On whose authority? – Worship@Home Sunday, 05 July 2020

The Salvation Army, Prestonpans Corps
Major Elizabeth Turner

Song 141        At the name of Jesus


1. At the name of Jesus
Every knee shall bow,
Every tongue confess him
King of Glory now;
Tis the Father’s pleasure
We should call him Lord,
Who from the beginning
Was the mighty Word.

2. At his voice creation
Sprang at once to sight,
All the angel faces,
All the hosts of light,
Thrones and dominations,
Stars upon their way,
All the heavenly orders
In their great array.

3. Humbled for a season,
To receive a name
From the lips of sinners
Unto whom he came,
Faithfully he bore it
Spotless to the last,
Brought it back victorious
When from death he passed.

4. Bore it up triumphant
With its human light,
Through all ranks of creatures
To the central height,
To the throne of Godhead,
To the Father’s breast;
Filled it with the glory
Of that perfect rest.

5. In your hearts enthrone him;
There let him subdue
All that is not holy,
All that is not true;
Crown him as your captain
In temptation’s hour;
Let his will enfold you
In its light and power.

Caroline Maria Noel (1817-77)

Pray the Lord’s Prayer

Bible Reading Acts 9:1-20

1 Meanwhile, Saul was still breathing out murderous threats against the Lord’s disciples. He went to the high priest 2 and asked him for letters to the synagogues in Damascus, so that if he found any there who belonged to the Way, whether men or women, he might take them as prisoners to Jerusalem. 3 As he neared Damascus on his journey, suddenly a light from heaven flashed around him. 4 He fell to the ground and heard a voice say to him, “Saul, Saul, why do you persecute me?”

5 “Who are you, Lord?” Saul asked.

“I am Jesus, whom you are persecuting,” he replied. 6 “Now get up and go into the city, and you will be told what you must do.”

7 The men traveling with Saul stood there speechless; they heard the sound but did not see anyone. 8 Saul got up from the ground, but when he opened his eyes he could see nothing. So they led him by the hand into Damascus. 9 For three days he was blind, and did not eat or drink anything.

10 In Damascus there was a disciple named Ananias. The Lord called to him in a vision, “Ananias!”

“Yes, Lord,” he answered.

11 The Lord told him, “Go to the house of Judas on Straight Street and ask for a man from Tarsus named Saul, for he is praying. 12 In a vision he has seen a man named Ananias come and place his hands on him to restore his sight.”

13 “Lord,” Ananias answered, “I have heard many reports about this man and all the harm he has done to your holy people in Jerusalem. 14 And he has come here with authority from the chief priests to arrest all who call on your name.”

15 But the Lord said to Ananias, “Go! This man is my chosen instrument to proclaim my name to the Gentiles and their kings and to the people of Israel. 16 I will show him how much he must suffer for my name.”

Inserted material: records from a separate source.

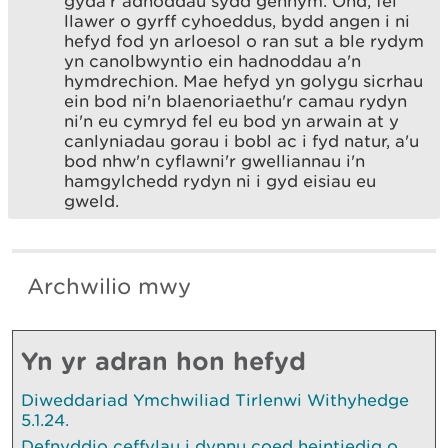
gyda'r adnoddau sydd gennym. Ond, fel
llawer o gyrff cyhoeddus, bydd angen i ni
hefyd fod yn arloesol o ran sut a ble rydym
yn canolbwyntio ein hadnoddau a'n
hymdrechion. Mae hefyd yn golygu sicrhau
ein bod ni'n blaenoriaethu'r camau rydyn
ni'n eu cymryd fel eu bod yn arwain at y
canlyniadau gorau i bobl ac i fyd natur, a'u
bod nhw'n cyflawni'r gwelliannau i'n
hamgylchedd rydyn ni i gyd eisiau eu
gweld.
Archwilio mwy
Yn yr adran hon hefyd
Diweddariad Ymchwiliad Tirlenwi Withyhedge
5.1.24.
Defnyddio ceffylau i dynnu coed heintiedig o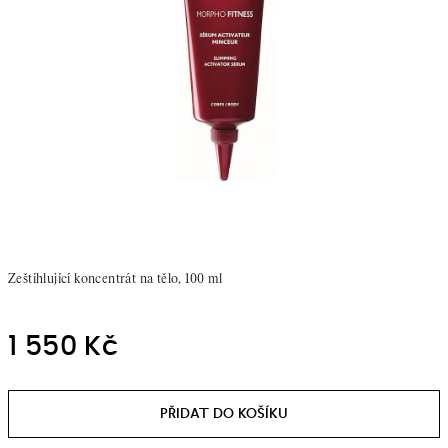
Zeštíhlující koncentrát na tělo, 100 ml
1 550 Kč
Měrná
cena: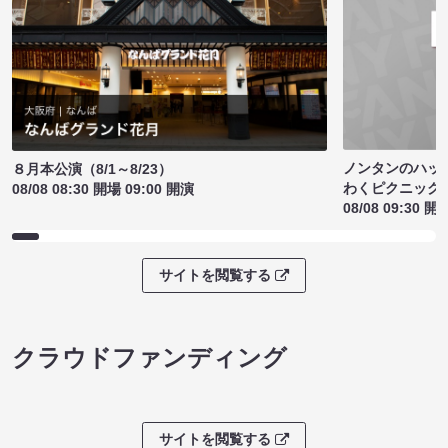
ノンタンのハッ
８月本公演（8/1～8/23）
わくピクニック
08/08 08:30 開場 09:00 開演
08/08 09:30 開
サイトを閲覧する
クラウドファンディング
サイトを閲覧する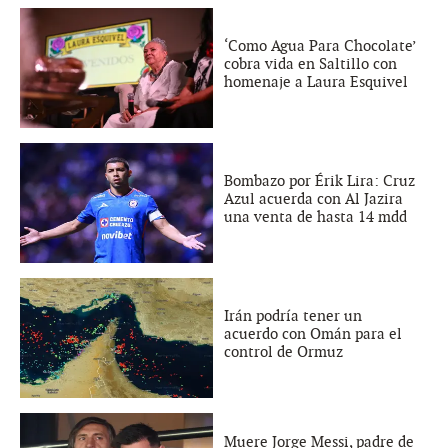
‘Como Agua Para Chocolate’
cobra vida en Saltillo con
homenaje a Laura Esquivel
Bombazo por Érik Lira: Cruz
Azul acuerda con Al Jazira
una venta de hasta 14 mdd
Irán podría tener un
acuerdo con Omán para el
control de Ormuz
Muere Jorge Messi, padre de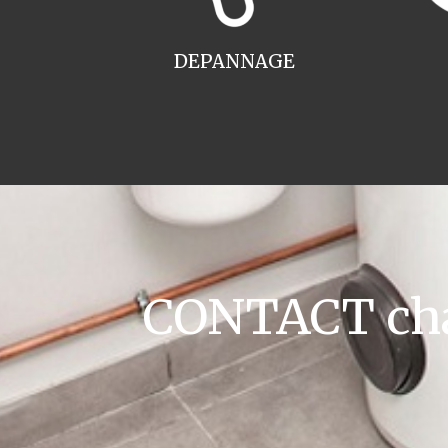
DEPANNAGE
CONTACT cha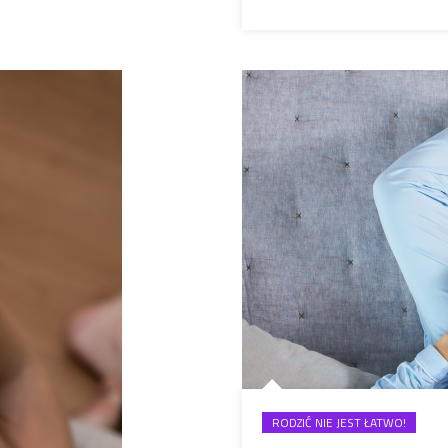
RODZIĆ NIE JEST ŁATWO!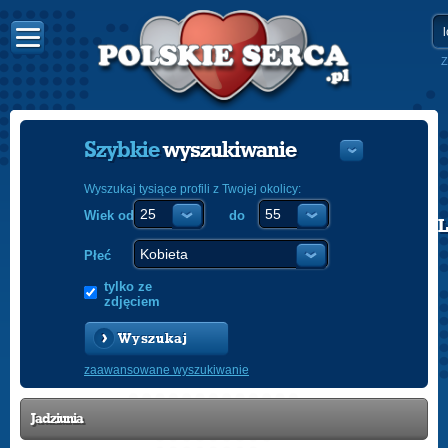
Z
Szybkie
wyszukiwanie
Wyszukaj tysiące profili z Twojej okolicy:
Wiek od
do
POLISH
ENGLISH
Płeć
tylko ze
zdjęciem
Wyszukaj
zaawansowane wyszukiwanie
Jadziunia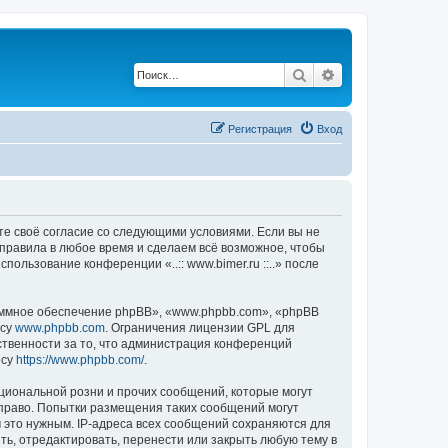
Поиск
Расширенный по
Регистрация
Вход
ждаете своё согласие со следующими условиями. Если вы не
ти правила в любое время и сделаем всё возможное, чтобы
ользование конференции «..:: www.bimer.ru ::..» после
ммное обеспечение phpBB», «www.phpbb.com», «phpBB
есу
www.phpbb.com
. Ограничения лицензии GPL для
ственности за то, что администрация конференций
есу
https://www.phpbb.com/
.
циональной розни и прочих сообщений, которые могут
е право. Попытки размещения таких сообщений могут
 это нужным. IP-адреса всех сообщений сохраняются для
ить, отредактировать, перенести или закрыть любую тему в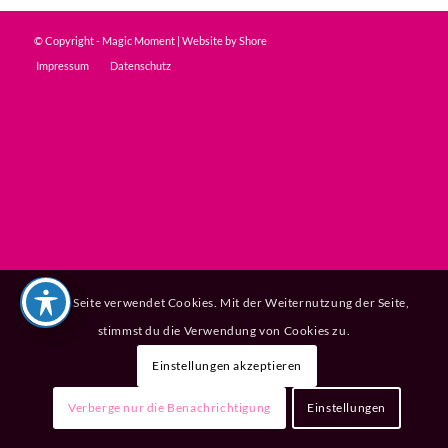
© Copyright - Magic Moment | Website by
Shore
Impressum
Datenschutz
Diese Seite verwendet Cookies. Mit der Weiternutzung der Seite,
stimmst du die Verwendung von Cookies zu.
Einstellungen akzeptieren
Verberge nur die Benachrichtigung
Einstellungen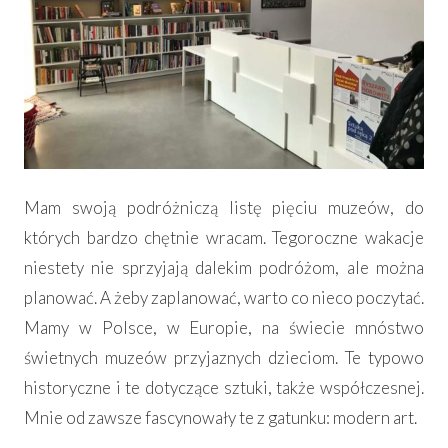
Mam swoją podróżniczą listę pięciu muzeów, do
których bardzo chętnie wracam. Tegoroczne wakacje
niestety nie sprzyjają dalekim podróżom, ale można
planować. A żeby zaplanować, warto co nieco poczytać.
Mamy w Polsce, w Europie, na świecie mnóstwo
świetnych muzeów przyjaznych dzieciom. Te typowo
historyczne i te dotyczące sztuki, także współczesnej.
Mnie od zawsze fascynowały te z gatunku: modern art.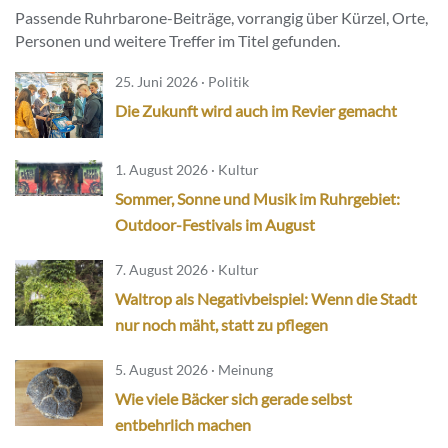
Passende Ruhrbarone-Beiträge, vorrangig über Kürzel, Orte,
Personen und weitere Treffer im Titel gefunden.
25. Juni 2026 · Politik
Die Zukunft wird auch im Revier gemacht
1. August 2026 · Kultur
Sommer, Sonne und Musik im Ruhrgebiet:
Outdoor-Festivals im August
7. August 2026 · Kultur
Waltrop als Negativbeispiel: Wenn die Stadt
nur noch mäht, statt zu pflegen
5. August 2026 · Meinung
Wie viele Bäcker sich gerade selbst
entbehrlich machen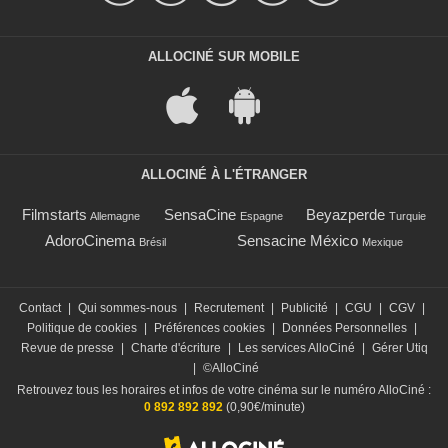
ALLOCINÉ SUR MOBILE
ALLOCINÉ À L'ÉTRANGER
Filmstarts
SensaCine
Beyazperde
Allemagne
Espagne
Turquie
AdoroCinema
Sensacine México
Brésil
Mexique
Contact
|
Qui sommes-nous
|
Recrutement
|
Publicité
|
CGU
|
CGV
|
Politique de cookies
|
Préférences cookies
|
Données Personnelles
|
Revue de presse
|
Charte d'écriture
|
Les services AlloCiné
|
Gérer Utiq
|
©AlloCiné
Retrouvez tous les horaires et infos de votre cinéma sur le numéro AlloCiné :
0 892 892 892
(0,90€/minute)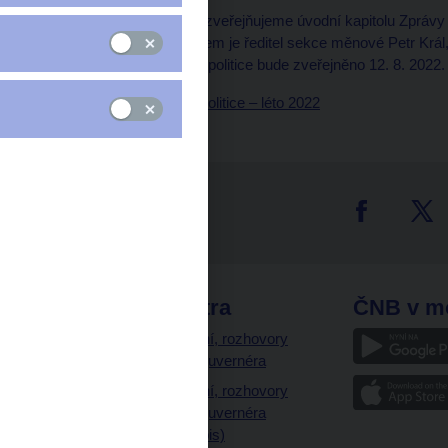
S týdenním předstihem zveřejňujeme úvodní kapitolu Zprávy o
jeho rizika“, jejímž autorem je ředitel sekce měnové Petr Krá
znění Zprávy o měnové politice bude zveřejněno 12. 8. 2022.
Zpráva o měnové politice – léto 2022
tter
odkazy
ČNB extra
ČNB v m
a
Vystoupení, rozhovory
a články guvernéra
ázky
Vystoupení, rozhovory
ajetku
a články guvernéra
ných prostor
(úplný výpis)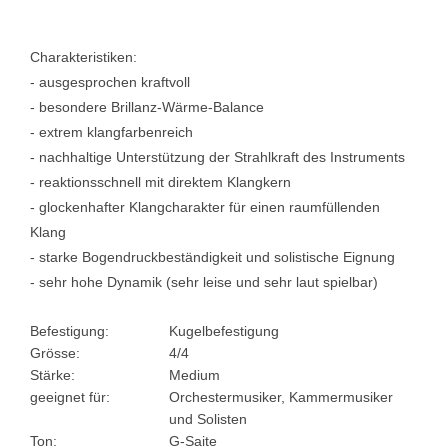
Charakteristiken:
- ausgesprochen kraftvoll
- besondere Brillanz-Wärme-Balance
- extrem klangfarbenreich
- nachhaltige Unterstützung der Strahlkraft des Instruments
- reaktionsschnell mit direktem Klangkern
- glockenhafter Klangcharakter für einen raumfüllenden
Klang
- starke Bogendruckbeständigkeit und solistische Eignung
- sehr hohe Dynamik (sehr leise und sehr laut spielbar)
Befestigung:
Kugelbefestigung
Grösse:
4/4
Stärke:
Medium
geeignet für:
Orchestermusiker, Kammermusiker
und Solisten
Ton:
G-Saite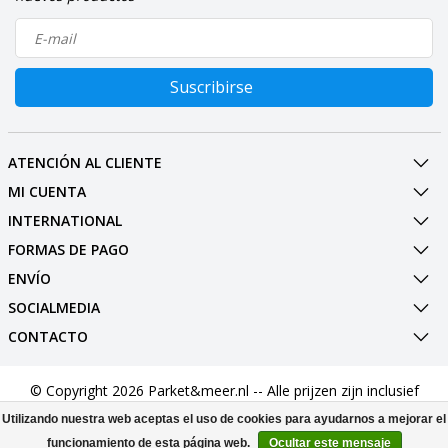
Suscribirse
ATENCIÓN AL CLIENTE
MI CUENTA
INTERNATIONAL
FORMAS DE PAGO
ENVÍO
SOCIALMEDIA
CONTACTO
© Copyright 2026 Parket&meer.nl -- Alle prijzen zijn inclusief
BTW --
Utilizando nuestra web aceptas el uso de cookies para ayudarnos a mejorar el
funcionamiento de esta página web.
Ocultar este mensaje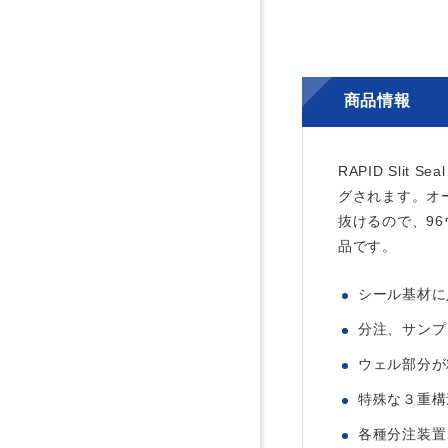
商品情報
RAPID Sl
グされます。オ
抜けるので、9
品です。
シール基材に
分注、サンプ
ウェル部分が
特殊な３重構
各種分注装置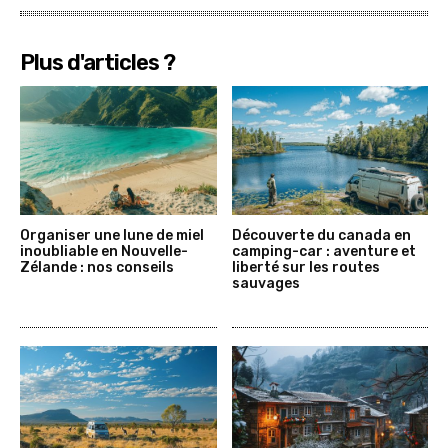
Plus d'articles ?
Organiser une lune de miel
Découverte du canada en
inoubliable en Nouvelle-
camping-car : aventure et
Zélande : nos conseils
liberté sur les routes
sauvages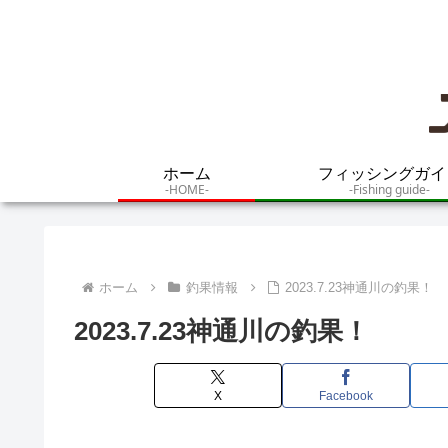
ホーム
フィッシングガイ
-HOME-
-Fishing guide-
ホーム
釣果情報
2023.7.23神通川の釣果！
2023.7.23神通川の釣果！
X
Facebook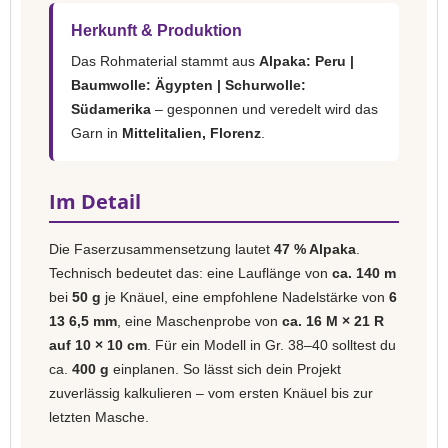
Herkunft & Produktion
Das Rohmaterial stammt aus
Alpaka: Peru |
Baumwolle: Ägypten | Schurwolle:
Südamerika
– gesponnen und veredelt wird das
Garn in
Mittelitalien, Florenz
.
Im Detail
Die Faserzusammensetzung lautet
47 % Alpaka
.
Technisch bedeutet das: eine Lauflänge von
ca. 140 m
bei
50 g
je Knäuel, eine empfohlene Nadelstärke von
6
13 6,5 mm
, eine Maschenprobe von
ca. 16 M × 21 R
auf 10 × 10 cm
. Für ein Modell in Gr. 38–40 solltest du
ca.
400 g
einplanen. So lässt sich dein Projekt
zuverlässig kalkulieren – vom ersten Knäuel bis zur
letzten Masche.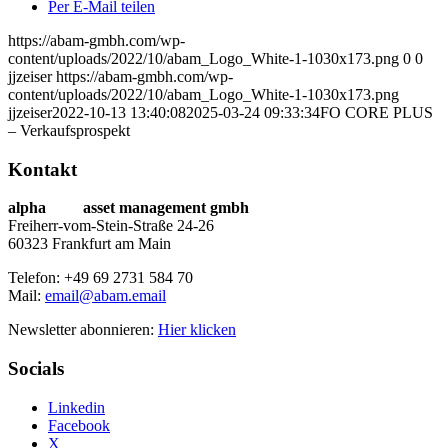
Per E-Mail teilen
https://abam-gmbh.com/wp-
content/uploads/2022/10/abam_Logo_White-1-1030x173.png
0
0
jjzeiser
https://abam-gmbh.com/wp-
content/uploads/2022/10/abam_Logo_White-1-1030x173.png
jjzeiser
2022-10-13 13:40:08
2025-03-24 09:33:34
FO CORE PLUS
– Verkaufsprospekt
Kontakt
alpha
beta
asset management gmbh
Freiherr-vom-Stein-Straße 24-26
60323 Frankfurt am Main
Telefon: +49 69 2731 584 70
Mail:
email@abam.email
Newsletter abonnieren:
Hier klicken
Socials
Linkedin
Facebook
X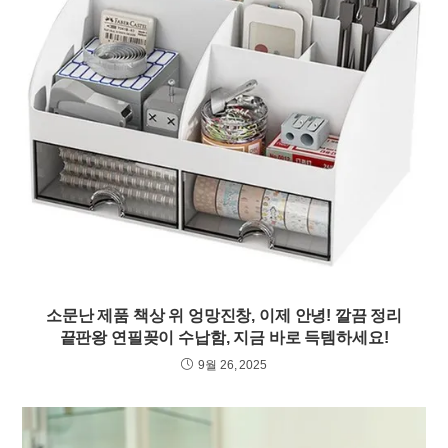
소문난 제품 책상 위 엉망진창, 이제 안녕! 깔끔 정리
끝판왕 연필꽂이 수납함, 지금 바로 득템하세요!
9월 26, 2025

17 Then Ananias went to the house and entered it. Placing his hands on Saul, he said, “Brother Saul, the Lord—Jesus, who appeared to you on the road as you were coming here—has sent me so that you may see again and be filled with the Holy Spirit.” 18 Immediately, something like scales fell from Saul’s eyes, and he could see again. He got up and was baptized, 19 and after taking some food, he regained his strength.

Saul spent several days with the disciples in Damascus. 20 At once he began to preach in the synagogues that Jesus is the Son of God.

Song 347        Jesus came to save me

Jesus came to save me
By his precious blood,
Purchased my salvation,
Brought me home to God;
Cleansed my heart as white as snow:
This one thing I know!

This one thing I know!
This one thing I know!
God in great mercy pardoned me,
Snapped sin’s fetters and set me free;
Once I was blind but now I see:
This one thing I know!

Jesus lives to keep me:
O what wondrous love!
In the Father’s presence,
Advocate above;
Keeps me when sin’s tempests blow:
This one thing I know!

What a precious Saviour,
Of his grace I sing;
Once despised. rejected,
Soon our coming King.
On my path his light doth glow:
This one thing I know!

Sidney Edward Cox (1887-1975)

On whose authority?

Authority can be revered, feared, followed or flouted. And perhaps at different times we have been inclined in each of these ways toward various authority figures in our lives. I remember as a primary school child feeling the sharp slap of authority in a situation of my deliberately flouting that authority. Naturally I never did that again! 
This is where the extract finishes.